Completed Listings provide a current snapshot of the demand for a given item on the site, and what (if anything) it's selling for
Of course, you can use the Internet at large to learn more about the marketplace for product "X." Dupsky explained how to do this in part 2 of our "What I Know Now" series with him about sourcing. For example, he does Google searches for products using the best keywords he can and then assesses the results.
"I'll check to see who is at the top of these searches both organic and on Google Product Search," Dupsky told us then. "In Google Product Search I like to also see how many sellers are selling the top products and competing head to head, as well as the brand power in that product category."
But for eBay sellers, you can also use the site itself for market data on what's now selling—and for how much. The challenge there is that resources on the site keep changing. For instance, eBay Pulse, which showed you the most popular searches being conducted on eBay, is no more. So in this article we will cover some of the most important market research tools now on eBay to help you assess what to sell and how to price it. For some answers, we spoke with Ryan Moore of eBay's public relations department.

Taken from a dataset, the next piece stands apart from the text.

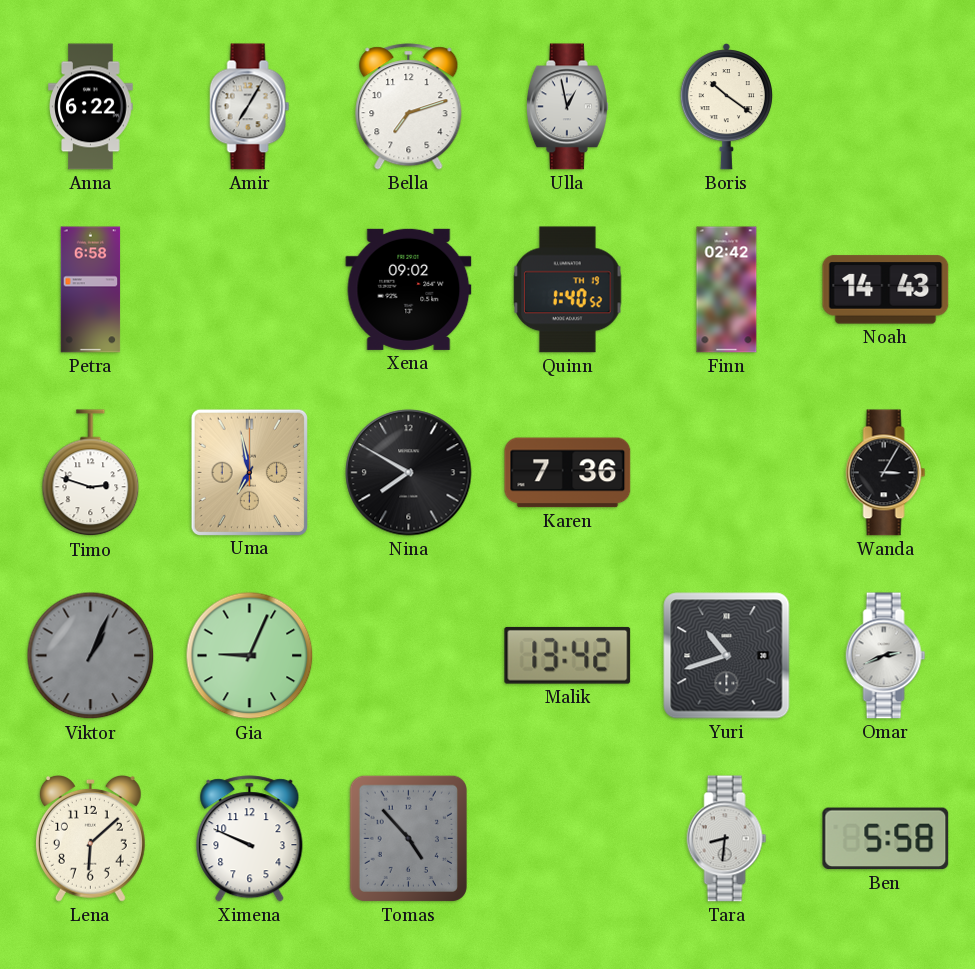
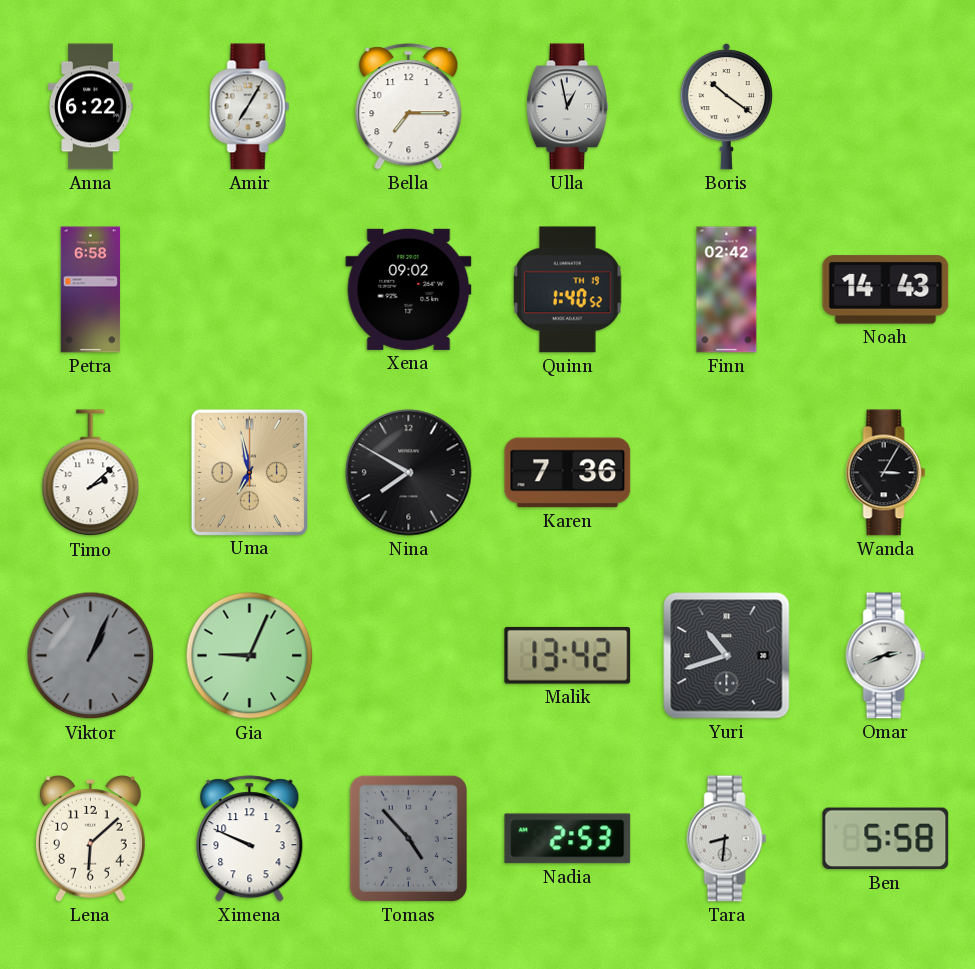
Bella: 7:12 -> 7:15
Timo: 2:48 -> 2:08
Nadia: none -> 2:53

Start with Completed Listings
Rightly so Moore began with Completed Listings, which provide a current snapshot of the demand for a given item on the site, and what (if anything) it's selling for. To get started you simply click on the "Advanced" search link along the top right of eBay.com, enter your keywords and then where it says "Search including," click the Completed listings box. (As part of this search you can also further refine your search in many ways, such as by sellers using a given format, but we're keeping the example simple.)
Finally, click Search for your results. Items with a red price didn't sell; a green price means it did.
If you're not now using Completed Listings, please read this article and follow the links below to learn how to use them. There are few better ways to spend your time as an e-merchant. The information you learn may represent only a fraction of the online marketplace as a whole, but it does represent a subset of the online market you just can't learn enough about as an eBay seller: eBay buyers.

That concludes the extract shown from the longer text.